DMM WEBCAMP AdventCalendarの10日目を担当いたします、@solare_tech です。
大雑把にいうと、DMM WEBCAMP運営部の中の人の1人です。何卒よろしくお願いします。
めんどくさいコマンドを簡略化できるエイリアス
みなさん、ターミナル使いこなしてますか?
プログラミングに取り組む上で、ターミナルのコマンドが複雑と感じる人は結構多いんじゃないかなと思っています。
一つの動作を実行するのに、いちいち長いコマンドを入力するのは面倒ですし、もっと簡略化したい……。
そんな願いを叶えてくれる便利なヤツが、エイリアスです。
ターミナルを知ろう
エイリアスとは何かを説明する前に、エイリアスというものを取り巻くターミナルについて説明していきます。

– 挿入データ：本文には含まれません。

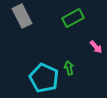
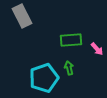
green rectangle: moved 2 px left, 22 px down; rotated 25 degrees clockwise
pink arrow: moved 1 px right, 2 px down
cyan pentagon: rotated 28 degrees clockwise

ここでは、まずイメージを持ってもらうことを重視しますので、具体的なコマンドやスクリプトの記法については、そんなに話しません。
指摘、疑問のコメントは大歓迎です!!
キーワード
ターミナル
コマンドを使ってパソコンを操作するための、Macアプリケーションです。
後述しますが、Windowsでは**Git Bash**などを導入することで、同じ動きができます。
コマンド
ターミナルでパソコンを操作するための命令文です。
シェル
パソコンの中身と我々人間をつなぐ受付係。
我々人間は、ターミナルを介して「パソコンさんにこういう動作をお願いしたいんだけど」とお願いをします。
このお願いの部分が、コマンドです。
bash
シェルさんの進化系。
macOSのターミナルやWindows用のGit bashなどには、このbashという名前の受付係さんが待機しています。

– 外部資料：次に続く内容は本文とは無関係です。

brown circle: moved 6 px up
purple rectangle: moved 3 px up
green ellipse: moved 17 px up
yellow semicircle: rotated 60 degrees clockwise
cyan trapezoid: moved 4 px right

進化した分、シェルさんより仕事の効率が良いらしいですが、今のところ、違いは意識しなくても問題ありません。
【参考】bashとは|「分かりそう」で「分からない」でも「分かった」気になれるIT用語辞典
参考 : bashの仲間
bashと同じような仕事をする仲間として、zsh、cshなどがあります。違う会社の受付をしていたり、一つの会社の中でbashさんやzshさんが受付を担当していたりと、形はさまざまです。
エイリアス
ここで、いよいよエイリアスの登場です。
エイリアスとは、ざっくりいうと、bashさんが知っている略語です。
略語というと、皆さん何を思い浮かべますか?
例えば、**「ググる」**という言葉。
この言葉は、「Googleで検索して、意味を調べる」という略語です。
また、今年流行ったタピオカドリンクに関連して生まれた、**「タピる」**という言葉。
これは「タピオカドリンクを買って飲む」という意味の略語になります。
このように、「別の行動を略語として言い表しているもの」が、エイリアスです。
エイリアス | 実際に行うこと |
---|---|
ググる | Googleで検索して、意味を調べる |
タピる | タピオカドリンクを買って飲む |
.bashrc / .bash_profile
この後、.bashrc
と.bash_profile
というふたつのファイルを編集していただきます。
ざっくり言うと、これらはbashさんのお仕事マニュアルです。
bashさんが我々人間の応対を行うときに必要な知識が、ここに書かれています。
そして、bashさんが使えるエイリアス=略語
も、ここに書かれています。
bashさんは、全く初めての状態から**「タピる」**という略語を知っているわけではありません。
.bashrc
に「タピる」という言葉が書かれて初めて、「タピる=タピオカドリンクを買う、飲む」という意味を知るのです。
言い換えると、.bashrc
にエイリアスを追加してあげることで、bashさんはエイリアスを意味のある略語として理解することができます。
また、bashさんのマニュアルには
.bash_profile
.bashrc
の二つがあります。
これも大まかに説明すると
.bash_profile
:ターミナルへのログイン時にbashが確認するマニュアル
→朝一番で出勤して、誰よりも早く受付に立つ前に目を通すイメージ
.bashrc
:他の係員(zshなどの他のシェル)と交代したときにbashさんが確認するマニュアル
→昼から出勤して、別の人と交代した時に目を通すイメージ
この辺りは、実際にエイリアスを書くときに詳しく説明します。
エイリアスを作ってみよう
.bashrcを書き換えてみよう
1. 何はともあれやってみよう
まずは.bashrc
を書き換えてみましょう。
先ほどお伝えした通り、ここに略語をどんどん登録していきます。
Macであればターミナル、WindowsであればGit Bashなどを開いてみましょう。
開いたら、まず下記のコマンドを打ってみましょう。
(以下、Windowsの方は「ターミナル」を"Git Bash"などに読み替えてください。)
vi ~/.bashrc
すると、ターミナル上でvi
というテキストエディタが起動します。
何か記述されていたり、されていなかったりするかもしれませんが、一番最後の行に下記を追加しましょう。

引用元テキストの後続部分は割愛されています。